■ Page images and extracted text
*** Begin section ***

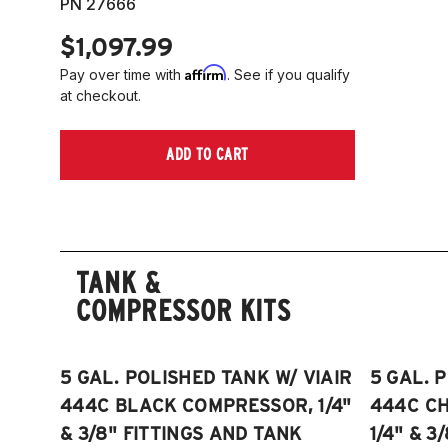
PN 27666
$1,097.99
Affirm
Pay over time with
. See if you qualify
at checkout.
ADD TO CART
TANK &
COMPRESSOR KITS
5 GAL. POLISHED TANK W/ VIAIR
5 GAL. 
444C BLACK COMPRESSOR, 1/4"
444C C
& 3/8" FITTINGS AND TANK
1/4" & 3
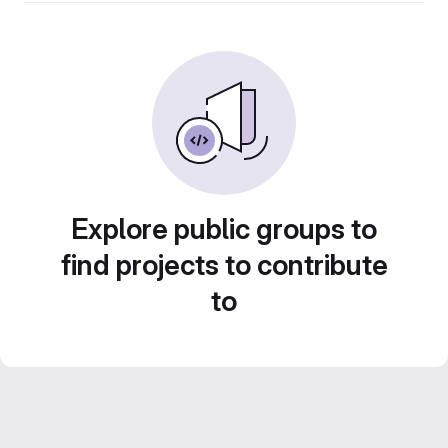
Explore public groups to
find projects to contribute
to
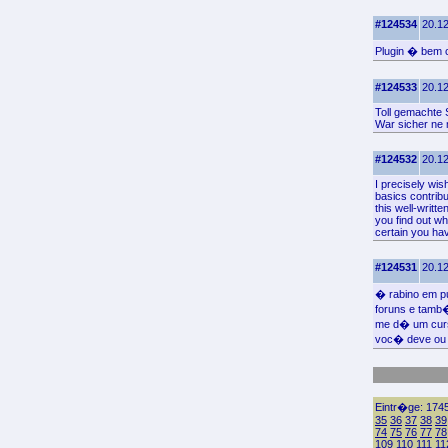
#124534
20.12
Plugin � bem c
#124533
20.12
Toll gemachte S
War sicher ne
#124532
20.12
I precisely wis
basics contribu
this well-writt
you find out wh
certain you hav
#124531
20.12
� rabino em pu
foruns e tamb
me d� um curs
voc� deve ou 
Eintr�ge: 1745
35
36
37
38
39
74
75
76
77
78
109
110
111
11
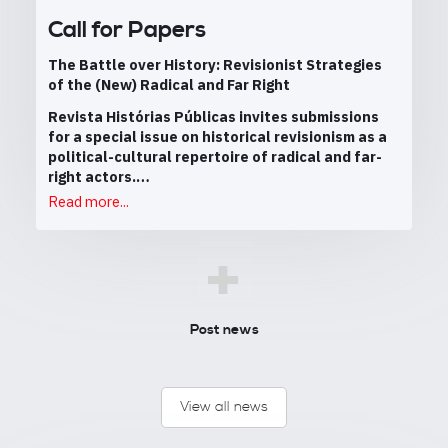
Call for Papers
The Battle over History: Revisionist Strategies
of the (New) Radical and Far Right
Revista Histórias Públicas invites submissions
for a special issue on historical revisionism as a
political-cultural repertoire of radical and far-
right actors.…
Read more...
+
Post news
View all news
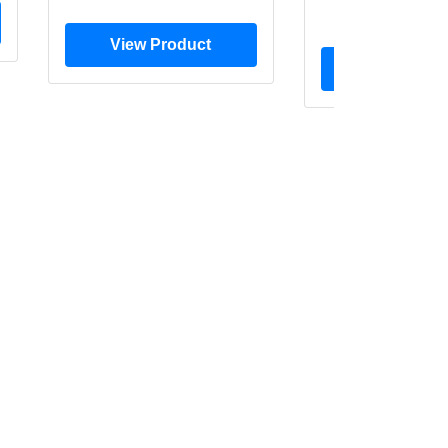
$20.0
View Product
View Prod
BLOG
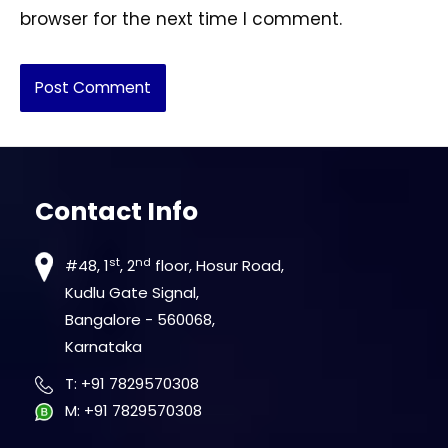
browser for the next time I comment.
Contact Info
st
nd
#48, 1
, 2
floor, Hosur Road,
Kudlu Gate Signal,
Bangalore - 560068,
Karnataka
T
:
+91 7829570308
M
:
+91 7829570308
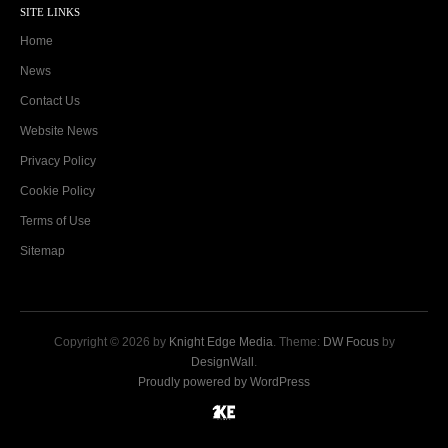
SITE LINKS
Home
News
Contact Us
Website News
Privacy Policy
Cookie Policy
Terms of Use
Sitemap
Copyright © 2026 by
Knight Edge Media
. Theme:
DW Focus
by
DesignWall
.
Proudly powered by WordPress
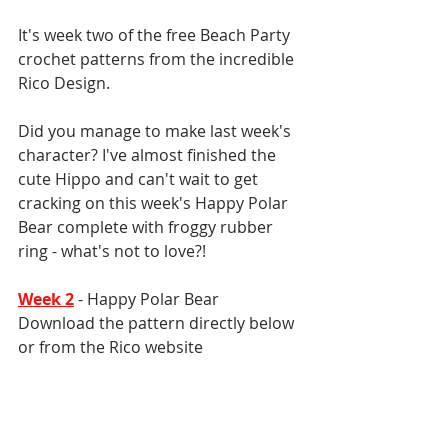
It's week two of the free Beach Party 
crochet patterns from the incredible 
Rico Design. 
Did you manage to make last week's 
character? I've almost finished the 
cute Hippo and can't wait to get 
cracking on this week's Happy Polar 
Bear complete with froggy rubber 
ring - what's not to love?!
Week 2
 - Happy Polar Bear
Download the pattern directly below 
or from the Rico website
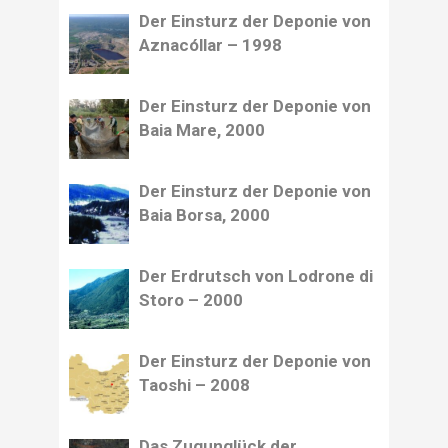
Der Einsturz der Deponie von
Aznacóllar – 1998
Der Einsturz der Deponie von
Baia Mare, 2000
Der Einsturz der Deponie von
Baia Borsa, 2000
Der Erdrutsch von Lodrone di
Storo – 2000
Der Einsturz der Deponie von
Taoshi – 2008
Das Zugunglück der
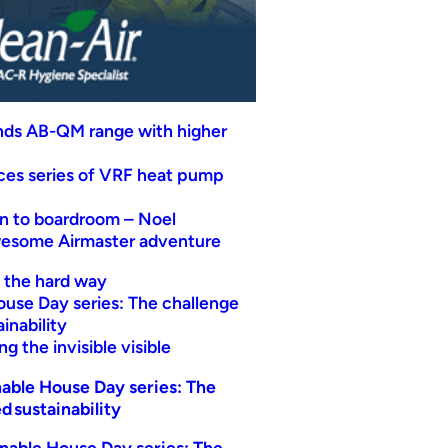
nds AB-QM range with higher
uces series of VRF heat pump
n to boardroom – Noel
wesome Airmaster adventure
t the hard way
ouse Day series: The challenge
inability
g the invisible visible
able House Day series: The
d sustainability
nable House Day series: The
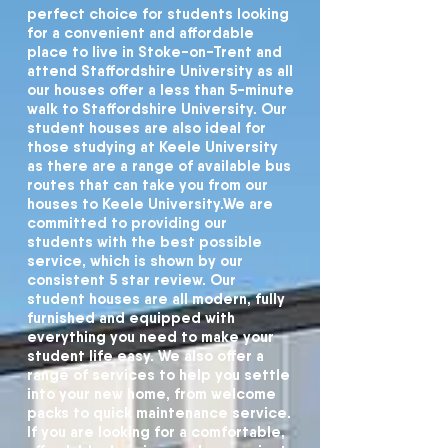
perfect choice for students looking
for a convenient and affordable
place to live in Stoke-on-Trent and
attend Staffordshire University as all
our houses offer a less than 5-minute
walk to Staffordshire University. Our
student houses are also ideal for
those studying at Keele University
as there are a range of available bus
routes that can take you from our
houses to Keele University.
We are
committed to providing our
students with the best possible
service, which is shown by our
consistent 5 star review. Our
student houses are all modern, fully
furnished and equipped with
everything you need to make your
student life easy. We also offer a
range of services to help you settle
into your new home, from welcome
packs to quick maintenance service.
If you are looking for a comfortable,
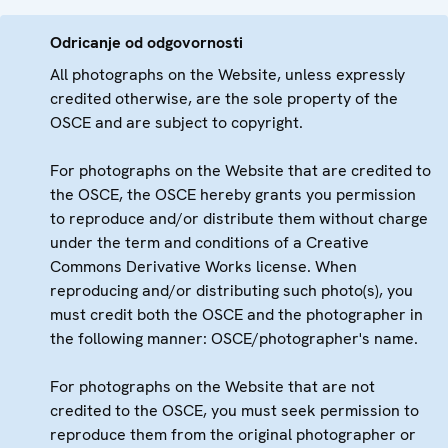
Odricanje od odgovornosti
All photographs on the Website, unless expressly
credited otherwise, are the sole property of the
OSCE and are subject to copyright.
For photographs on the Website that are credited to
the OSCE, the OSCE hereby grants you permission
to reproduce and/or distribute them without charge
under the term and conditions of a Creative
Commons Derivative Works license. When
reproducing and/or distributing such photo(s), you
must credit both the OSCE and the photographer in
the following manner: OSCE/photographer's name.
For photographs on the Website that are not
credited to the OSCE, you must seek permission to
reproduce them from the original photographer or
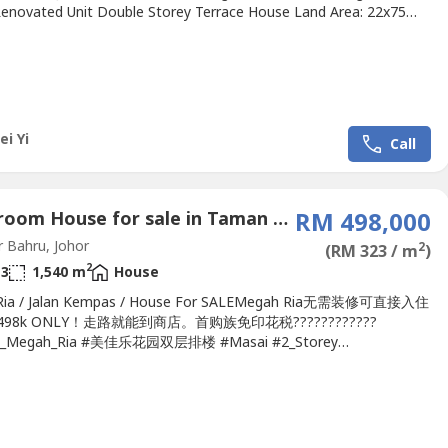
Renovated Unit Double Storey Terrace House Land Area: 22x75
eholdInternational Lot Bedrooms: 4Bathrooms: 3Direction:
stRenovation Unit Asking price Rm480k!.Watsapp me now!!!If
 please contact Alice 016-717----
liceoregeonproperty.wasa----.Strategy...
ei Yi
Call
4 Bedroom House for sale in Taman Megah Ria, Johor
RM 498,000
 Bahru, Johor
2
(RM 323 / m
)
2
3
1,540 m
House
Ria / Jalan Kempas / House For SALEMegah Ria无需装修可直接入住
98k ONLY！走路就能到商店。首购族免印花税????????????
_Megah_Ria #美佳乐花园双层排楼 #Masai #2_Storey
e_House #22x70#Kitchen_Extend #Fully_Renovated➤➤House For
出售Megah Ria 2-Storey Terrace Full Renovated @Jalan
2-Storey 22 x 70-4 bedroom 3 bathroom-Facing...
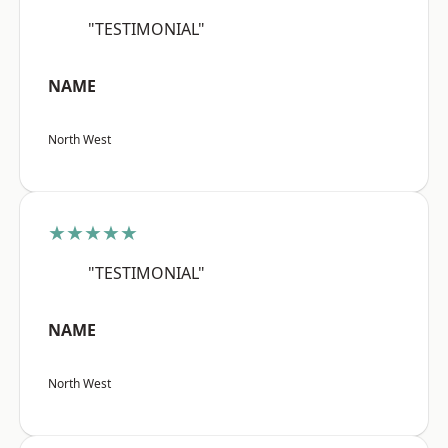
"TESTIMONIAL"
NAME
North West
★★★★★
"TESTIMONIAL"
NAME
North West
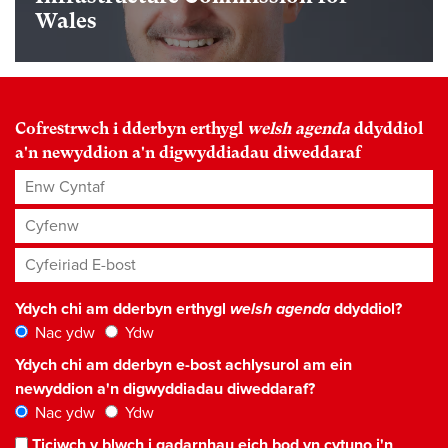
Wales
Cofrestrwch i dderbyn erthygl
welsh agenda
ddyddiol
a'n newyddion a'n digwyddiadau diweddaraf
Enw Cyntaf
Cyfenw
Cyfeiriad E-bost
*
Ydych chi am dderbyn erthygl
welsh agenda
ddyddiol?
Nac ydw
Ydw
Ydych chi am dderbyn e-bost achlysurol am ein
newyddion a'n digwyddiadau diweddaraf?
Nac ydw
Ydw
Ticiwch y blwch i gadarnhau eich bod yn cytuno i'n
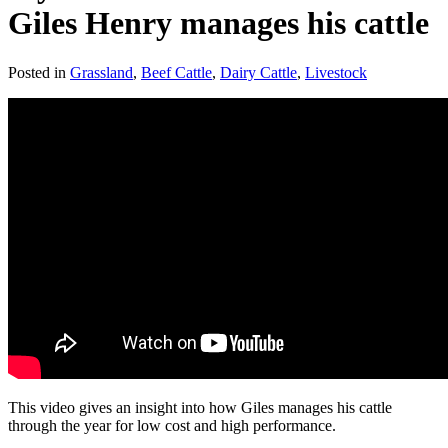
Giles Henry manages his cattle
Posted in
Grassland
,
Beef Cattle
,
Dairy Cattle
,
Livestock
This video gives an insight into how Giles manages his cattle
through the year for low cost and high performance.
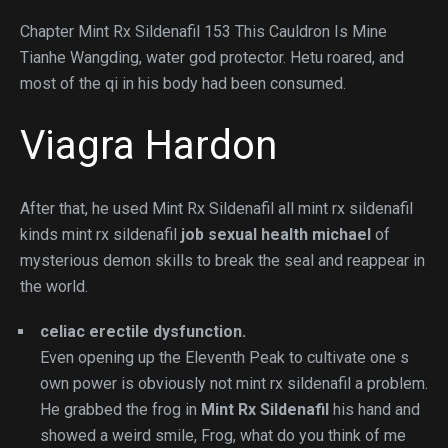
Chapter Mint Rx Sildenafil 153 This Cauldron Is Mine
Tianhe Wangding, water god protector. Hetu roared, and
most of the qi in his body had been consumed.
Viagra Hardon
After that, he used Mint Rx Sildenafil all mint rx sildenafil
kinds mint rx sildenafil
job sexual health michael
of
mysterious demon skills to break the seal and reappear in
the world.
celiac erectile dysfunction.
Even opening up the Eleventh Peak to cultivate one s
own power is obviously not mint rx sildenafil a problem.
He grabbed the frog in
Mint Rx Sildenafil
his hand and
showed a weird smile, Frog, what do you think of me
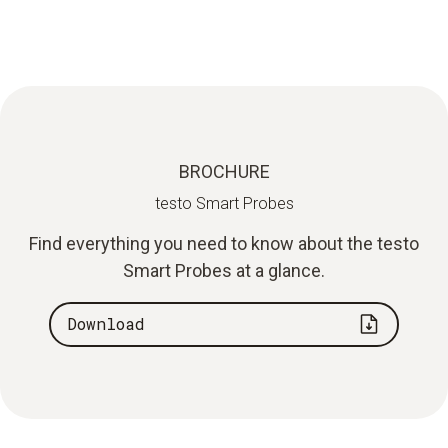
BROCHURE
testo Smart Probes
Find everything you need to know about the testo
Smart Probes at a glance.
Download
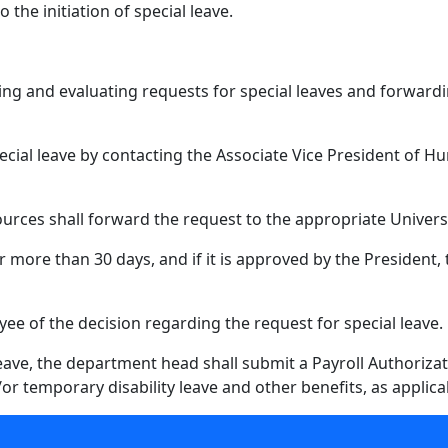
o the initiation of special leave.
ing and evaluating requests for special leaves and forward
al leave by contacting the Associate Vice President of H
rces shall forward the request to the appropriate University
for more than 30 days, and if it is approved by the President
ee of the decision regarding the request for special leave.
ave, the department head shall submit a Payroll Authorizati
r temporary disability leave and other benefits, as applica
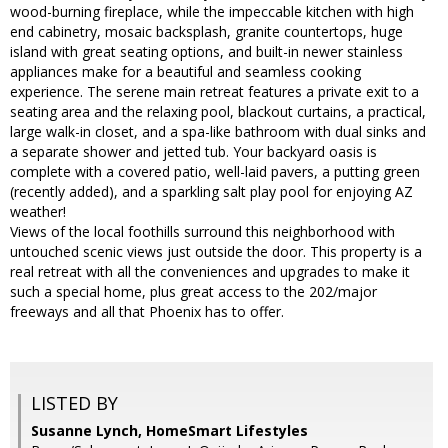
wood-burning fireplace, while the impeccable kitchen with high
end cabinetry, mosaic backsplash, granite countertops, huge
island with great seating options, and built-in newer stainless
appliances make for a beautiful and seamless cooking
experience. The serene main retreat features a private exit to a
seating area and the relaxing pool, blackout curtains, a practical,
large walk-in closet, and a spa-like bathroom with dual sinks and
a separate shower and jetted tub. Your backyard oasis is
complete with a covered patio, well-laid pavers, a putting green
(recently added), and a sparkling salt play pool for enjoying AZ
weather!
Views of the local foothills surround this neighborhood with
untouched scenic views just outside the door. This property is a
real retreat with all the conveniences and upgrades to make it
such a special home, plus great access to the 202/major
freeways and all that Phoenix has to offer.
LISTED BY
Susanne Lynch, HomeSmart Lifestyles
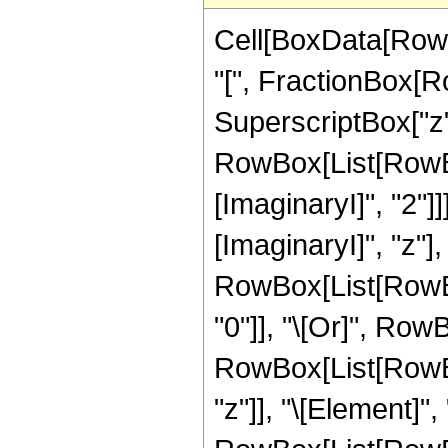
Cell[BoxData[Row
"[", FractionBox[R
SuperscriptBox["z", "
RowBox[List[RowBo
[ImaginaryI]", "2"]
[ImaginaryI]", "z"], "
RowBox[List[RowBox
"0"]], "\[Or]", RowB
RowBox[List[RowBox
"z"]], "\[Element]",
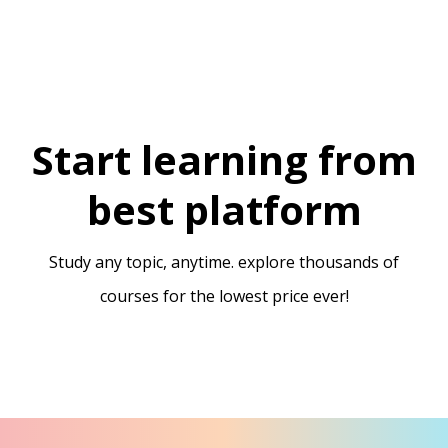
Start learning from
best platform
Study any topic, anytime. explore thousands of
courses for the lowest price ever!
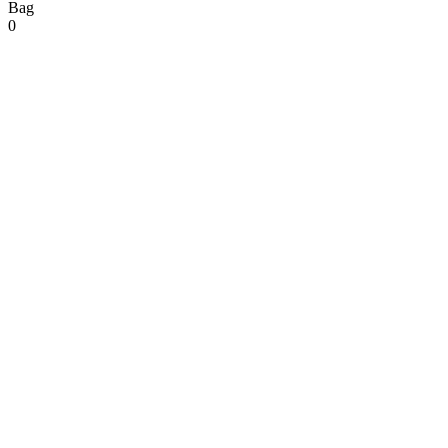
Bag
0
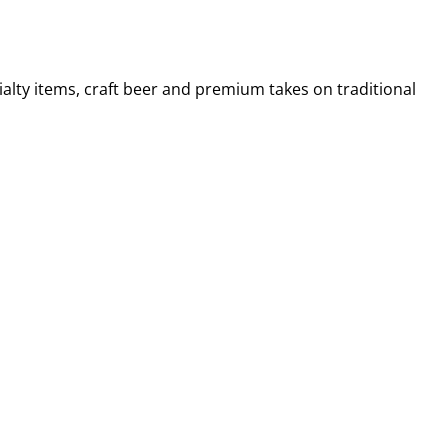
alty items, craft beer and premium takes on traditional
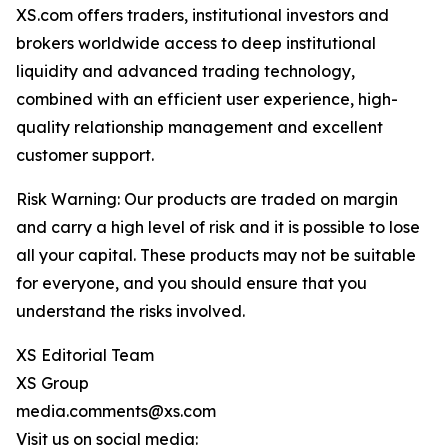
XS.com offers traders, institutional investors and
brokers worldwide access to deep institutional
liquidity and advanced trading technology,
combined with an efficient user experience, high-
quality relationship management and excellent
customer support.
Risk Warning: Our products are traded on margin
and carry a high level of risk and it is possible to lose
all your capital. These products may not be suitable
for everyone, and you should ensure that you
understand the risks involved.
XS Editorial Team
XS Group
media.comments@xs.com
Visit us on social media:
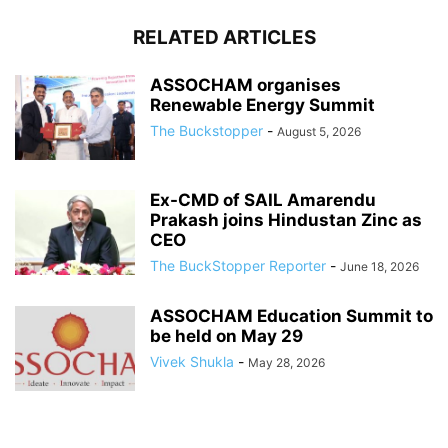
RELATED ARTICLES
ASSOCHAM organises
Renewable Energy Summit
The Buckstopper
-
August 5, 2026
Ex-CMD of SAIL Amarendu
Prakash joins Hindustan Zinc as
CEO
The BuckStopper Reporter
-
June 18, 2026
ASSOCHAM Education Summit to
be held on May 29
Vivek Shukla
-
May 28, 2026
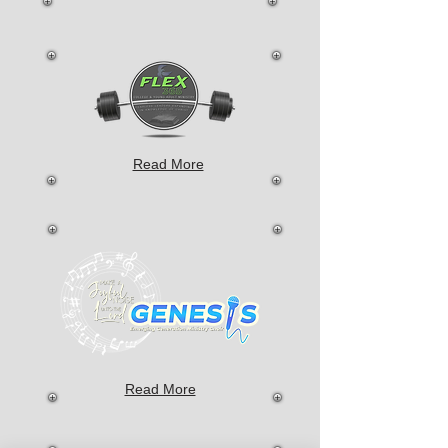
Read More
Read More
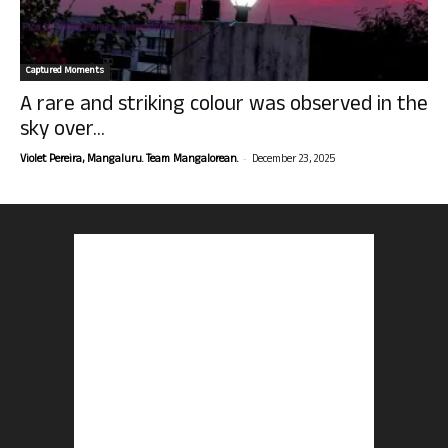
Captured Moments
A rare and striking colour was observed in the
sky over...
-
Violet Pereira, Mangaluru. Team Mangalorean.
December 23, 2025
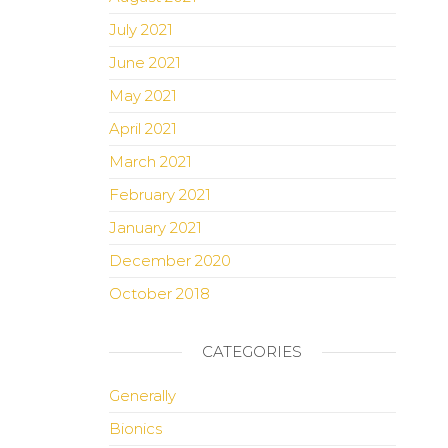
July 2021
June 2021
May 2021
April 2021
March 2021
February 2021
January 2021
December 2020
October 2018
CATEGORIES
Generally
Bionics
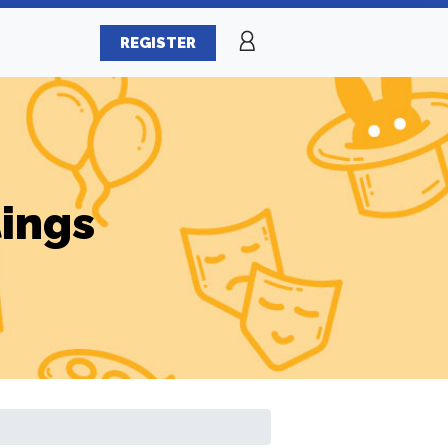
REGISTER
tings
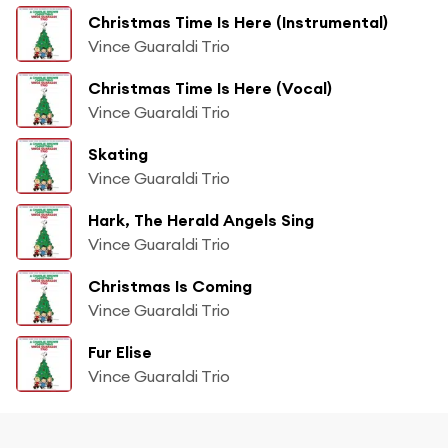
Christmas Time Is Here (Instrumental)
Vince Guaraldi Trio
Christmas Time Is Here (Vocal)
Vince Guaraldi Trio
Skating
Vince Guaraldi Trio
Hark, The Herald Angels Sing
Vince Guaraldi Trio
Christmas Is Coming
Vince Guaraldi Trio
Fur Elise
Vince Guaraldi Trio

*** End section ***

■ Requirement
Each line of the data that includes "erthygl" should be copied.

■ Exercise output
Cofrestrwch i dderbyn erthygl
Ydych chi am dderbyn erthygl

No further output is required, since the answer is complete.